A few steps away, a famous son of Auxerre is commemorated by a statue – the writer Restif de la Bretonne, born nearby in 1734. According to a later critic, he was “inordinately vain, and of extremely relaxed morals . . . making his books quite unfit for general perusal”. However the statue refers to an innocent event recounted by Restif, when a young girl came to read over his shoulder at this spot.
Across the street from Restif was another statue of a long-forgotten writer, the poetess Marie Noël, who was also a native of Auxerre. She is depicted as a simple countrywoman with shawl and basket. It was impressive to see how the community was honouring these otherwise obscure local heroes.
Having done our bit for tourism, and with the aid of the map supplied by the camping woman, we made our way to the Maison des Randonneurs, which was an old house with a big park behind it. It had been the home of Paul Bert, who was evidently someone very famous, since we had already seen a street and a bridge named after him.
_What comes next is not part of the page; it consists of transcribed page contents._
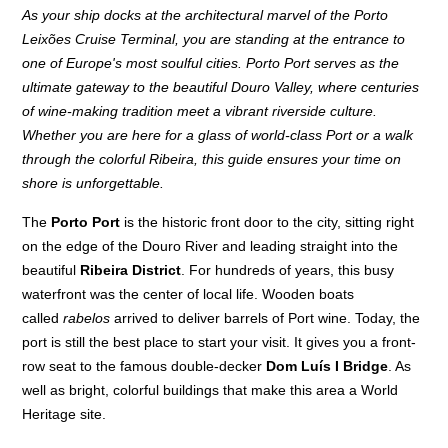
As your ship docks at the architectural marvel of the Porto
Leixões Cruise Terminal, you are standing at the entrance to
one of Europe's most soulful cities. Porto Port serves as the
ultimate gateway to the beautiful Douro Valley, where centuries
of wine-making tradition meet a vibrant riverside culture.
Whether you are here for a glass of world-class Port or a walk
through the colorful Ribeira, this guide ensures your time on
shore is unforgettable.
The
Porto Port
is the historic front door to the city, sitting right
on the edge of the Douro River and leading straight into the
beautiful
Ribeira District
. For hundreds of years, this busy
waterfront was the center of local life. Wooden boats
called
rabelos
arrived to deliver barrels of Port wine. Today, the
port is still the best place to start your visit. It gives you a front-
row seat to the famous double-decker
Dom Luís I Bridge
. As
well as bright, colorful buildings that make this area a World
Heritage site.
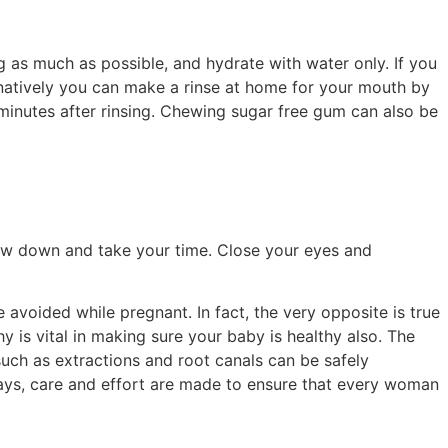
 as much as possible, and hydrate with water only. If you
ernatively you can make a rinse at home for your mouth by
 minutes after rinsing. Chewing sugar free gum can also be
Slow down and take your time. Close your eyes and
avoided while pregnant. In fact, the very opposite is true
 is vital in making sure your baby is healthy also. The
ch as extractions and root canals can be safely
ays, care and effort are made to ensure that every woman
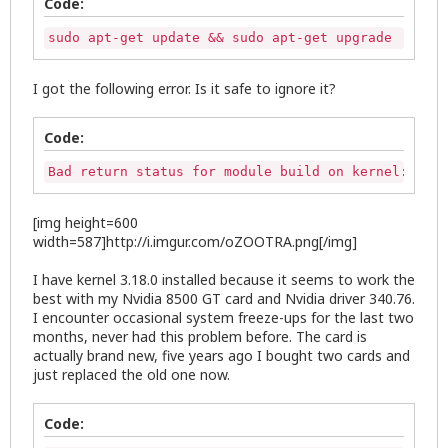
Code:
sudo apt-get update && sudo apt-get upgrade
I got the following error. Is it safe to ignore it?
Code:
Bad return status for module build on kernel: 3.18
[img height=600
width=587]http://i.imgur.com/oZOOTRA.png[/img]
I have kernel 3.18.0 installed because it seems to work the
best with my Nvidia 8500 GT card and Nvidia driver 340.76.
I encounter occasional system freeze-ups for the last two
months, never had this problem before. The card is
actually brand new, five years ago I bought two cards and
just replaced the old one now.
Code:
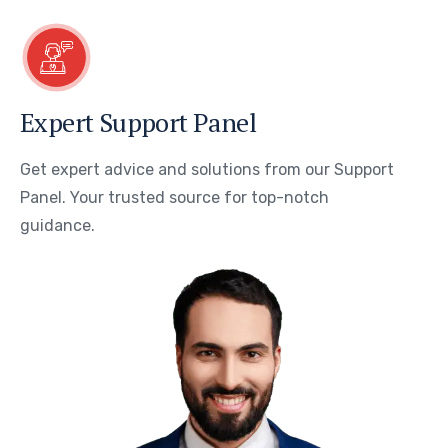
Expert Support Panel
Get expert advice and solutions from our Support
Panel. Your trusted source for top-notch
guidance.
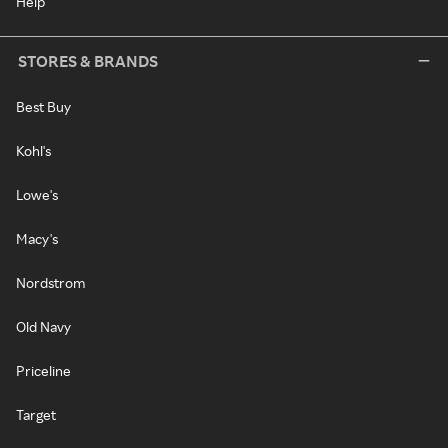
Help
STORES & BRANDS
Best Buy
Kohl's
Lowe's
Macy's
Nordstrom
Old Navy
Priceline
Target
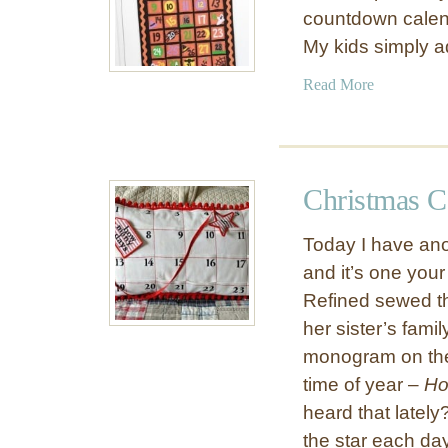
countdown calend
My kids simply 
a
Read More
b
o
u
t
Christmas C
F
e
Today I have anot
l
and it’s one your
t
Refined sewed th
H
a
her sister’s fami
l
monogram on the 
l
time of year –
Ho
o
heard that latel
w
the star each day
e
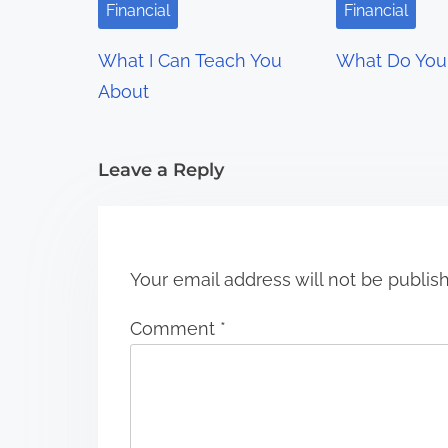
i
Financial
Financial
g
What I Can Teach You
What Do You
a
About
t
i
Leave a Reply
o
n
Your email address will not be publis
Comment
*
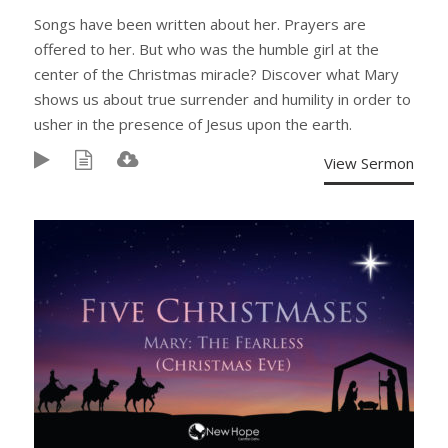
Songs have been written about her. Prayers are
offered to her. But who was the humble girl at the
center of the Christmas miracle? Discover what Mary
shows us about true surrender and humility in order to
usher in the presence of Jesus upon the earth.
View Sermon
We discovered later that he was a doctor, a scientist and a fiery politician, born in Auxerre in 1833. He was a radical reformer and his passion was to remove education from the clutches of religion and make it free to all children. We liked the sound of him.
A dithery woman opened the door, took our €36 and showed us to our room on the first floor, looking out on the treetops of the park.
There was a kitchen below but we had no intention of using it – we were off to town for dinner. But first we had showers and a little rest on our bunk beds.
Other visitors arrived but they came by car and lugged huge suitcases with them, which was slightly amazing given that it was supposed to be a walkers’ hostel.
Under the combined green shade of umbrellas and plane trees, Keith had pastis and I was given the choice of a faintly tinted rosé from Sancerre and a darker Burgundian one. I chose the latter to support the local industry. Then our host came around with a basket full of choux pastry puffs, hot from the oven, and we had two each, perhaps a little greedily.
After a while we strolled down to inspect the dining possibilities. Only one restaurant had an outdoor terrace and it was very crowded, but we saw a vacant table and managed to reach it before it was taken, after an undignified scramble.
The rest of the evening was a complete pleasure. The air was warm, with a slight breeze – at last we had no need to bring socks and jackets with us at night.
We began by sharing a plate of charcuterie, a delicious array that would have made an excellent lunch, and since we had missed lunch, we felt that we were just catching up. Nevertheless, two puffy bread buns stuffed with ham disappeared into my ever-ready bag.
The main course was equally delicious. Keith had steak with ratatouille and I had charred chicken with green beans and salad, both accompanied by that king of sauces, green peppercorn.
As we worked our way through this feast we chatted with a group at the next table, four Norwegians who were on an organised bike ride through Burgundy, having their luggage transported between hotels.
They recommended that we try walking in Norway and we said we would definitely think about it (we will, one day).
Afterwards we strolled back down the Rue Paul Bert to the house, so much easier than trudging all the way to the camping ground. Sleeping on sheets was another luxury, with the window flung wide open to the sky.